An investigation of patterns of children's sedentary and vigorous physical activity throughout the week.
The international journal of behavioral nutrition and physical activity 2010 ; 7: 88.
DOI : 10.1186/1479-5868-7-88
PubMed ID : 21143901
Participation in higher intensity activity (i.e. vigorous physical activity [VPA]) appears more consistently associated with lower adiposity, unfortunately little is known about the nature and patterns of VPA participation in children.
To examine the volume and patterns of vigorous and sedentary activity during different segments of the week (weekend, school-based and out-of-school). We also investigated differences by sex, socioeconomic status (SES) and weight status.

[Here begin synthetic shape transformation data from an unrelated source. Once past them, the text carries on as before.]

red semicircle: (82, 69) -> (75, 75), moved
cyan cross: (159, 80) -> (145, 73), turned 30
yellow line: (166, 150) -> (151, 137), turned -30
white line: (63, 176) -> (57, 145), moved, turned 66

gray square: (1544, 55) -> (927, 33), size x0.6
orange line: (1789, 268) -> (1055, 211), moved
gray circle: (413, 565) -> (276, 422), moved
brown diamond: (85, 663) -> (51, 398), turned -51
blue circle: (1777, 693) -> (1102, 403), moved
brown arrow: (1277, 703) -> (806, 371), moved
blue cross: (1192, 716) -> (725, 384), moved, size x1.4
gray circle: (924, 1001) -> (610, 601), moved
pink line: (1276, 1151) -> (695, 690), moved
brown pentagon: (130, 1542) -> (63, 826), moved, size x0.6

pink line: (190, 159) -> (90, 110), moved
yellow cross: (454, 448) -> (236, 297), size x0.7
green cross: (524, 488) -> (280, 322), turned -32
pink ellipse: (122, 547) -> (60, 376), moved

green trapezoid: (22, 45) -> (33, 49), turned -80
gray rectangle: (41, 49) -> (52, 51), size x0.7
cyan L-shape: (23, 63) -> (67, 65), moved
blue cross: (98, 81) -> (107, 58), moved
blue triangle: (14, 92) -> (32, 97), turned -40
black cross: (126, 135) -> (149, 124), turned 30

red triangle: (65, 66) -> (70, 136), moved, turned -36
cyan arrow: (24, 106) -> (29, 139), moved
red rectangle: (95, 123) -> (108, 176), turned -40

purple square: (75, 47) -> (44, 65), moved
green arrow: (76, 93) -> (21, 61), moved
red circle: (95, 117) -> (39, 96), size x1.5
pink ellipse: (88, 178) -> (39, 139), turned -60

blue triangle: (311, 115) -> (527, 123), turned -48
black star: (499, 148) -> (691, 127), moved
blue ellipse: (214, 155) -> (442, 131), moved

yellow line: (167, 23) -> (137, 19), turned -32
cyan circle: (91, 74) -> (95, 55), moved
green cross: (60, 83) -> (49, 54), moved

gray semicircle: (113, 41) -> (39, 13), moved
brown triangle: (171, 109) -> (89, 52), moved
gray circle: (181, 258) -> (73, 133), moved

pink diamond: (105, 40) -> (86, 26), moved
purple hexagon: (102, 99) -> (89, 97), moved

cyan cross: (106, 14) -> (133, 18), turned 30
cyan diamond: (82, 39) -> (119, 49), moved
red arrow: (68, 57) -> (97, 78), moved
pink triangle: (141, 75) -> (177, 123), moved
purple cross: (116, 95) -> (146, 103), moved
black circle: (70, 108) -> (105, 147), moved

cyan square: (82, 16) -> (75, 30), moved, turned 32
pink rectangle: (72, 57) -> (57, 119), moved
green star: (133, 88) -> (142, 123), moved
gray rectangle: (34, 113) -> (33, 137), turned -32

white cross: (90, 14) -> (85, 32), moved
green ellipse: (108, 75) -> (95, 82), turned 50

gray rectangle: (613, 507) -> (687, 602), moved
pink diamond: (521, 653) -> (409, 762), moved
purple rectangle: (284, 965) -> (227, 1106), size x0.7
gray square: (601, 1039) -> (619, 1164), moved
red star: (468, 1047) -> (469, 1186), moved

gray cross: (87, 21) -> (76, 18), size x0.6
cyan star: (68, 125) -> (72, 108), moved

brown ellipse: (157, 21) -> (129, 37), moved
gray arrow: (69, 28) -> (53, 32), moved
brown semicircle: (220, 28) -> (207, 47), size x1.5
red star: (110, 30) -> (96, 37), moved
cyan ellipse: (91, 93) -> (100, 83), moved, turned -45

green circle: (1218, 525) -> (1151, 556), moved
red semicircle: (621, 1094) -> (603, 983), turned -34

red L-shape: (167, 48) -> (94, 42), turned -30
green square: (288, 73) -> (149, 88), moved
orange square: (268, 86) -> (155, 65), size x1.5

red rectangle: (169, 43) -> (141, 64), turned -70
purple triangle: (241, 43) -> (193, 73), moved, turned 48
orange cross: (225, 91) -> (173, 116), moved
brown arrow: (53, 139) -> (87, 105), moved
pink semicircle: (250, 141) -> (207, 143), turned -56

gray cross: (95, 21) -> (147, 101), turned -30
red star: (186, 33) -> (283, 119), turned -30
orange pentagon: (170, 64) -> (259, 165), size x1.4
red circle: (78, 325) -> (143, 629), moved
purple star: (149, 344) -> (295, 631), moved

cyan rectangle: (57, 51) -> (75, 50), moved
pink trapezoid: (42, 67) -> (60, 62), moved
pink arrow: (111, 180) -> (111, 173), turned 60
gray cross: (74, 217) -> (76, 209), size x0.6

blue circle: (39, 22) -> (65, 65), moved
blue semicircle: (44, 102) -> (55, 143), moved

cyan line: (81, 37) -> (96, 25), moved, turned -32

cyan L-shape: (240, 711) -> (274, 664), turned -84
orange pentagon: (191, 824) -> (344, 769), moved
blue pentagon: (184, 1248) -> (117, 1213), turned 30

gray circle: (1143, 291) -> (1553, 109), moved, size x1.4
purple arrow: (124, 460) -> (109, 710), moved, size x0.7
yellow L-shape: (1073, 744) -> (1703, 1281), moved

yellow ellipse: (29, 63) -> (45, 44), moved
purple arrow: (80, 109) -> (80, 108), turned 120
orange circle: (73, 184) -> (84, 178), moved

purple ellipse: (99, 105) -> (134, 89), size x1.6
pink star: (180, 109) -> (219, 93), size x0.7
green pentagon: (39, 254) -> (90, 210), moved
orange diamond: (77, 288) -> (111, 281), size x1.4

A cross-sectional study including 1568 UK children aged 9-10 years.
Sedentary activity (mins), total activity (counts/min) and VPA (mins) were measured by accelerometry. Using a series of 2 level mixed effects linear regression models we tested differences across the segmented week (school time [0900-1500] vs. out-of-school time [0700-0900 & 1500-2100]; and weekday vs. weekend); all models were adjusted for sex, weight status (gender- and age-specific body mass index [BMI] cut points), SES, age and accelerometer registered wear time.
Boys and girls accumulated higher VPA out-of-school compared to during school (boys mean ± SD 16.9 ± 9.6 vs 12.6 ± 5.8; girls, 13.1 ± 7.7 vs 8.2 ± 4.0, both p < 0.001); but there were no differences for weekday v weekend VPA (p > 0.05). Less time was spent sedentary on weekdays compared to weekends (p < 0.001). Although boys were more physically active and girls accumulated more sedentary time, the overall pattern in which their physical activity intensity varied across the various day segments was similar when stratified by weight status and SES; and large volumes of sedentary time were observed each hour across the day.
The promotion of VPA during the weekend may hold the greatest promise for increasing VPA. Interventions aimed at increasing physical activity in 9-10 year old children should aim to target all children independent of sex, SES or weight status.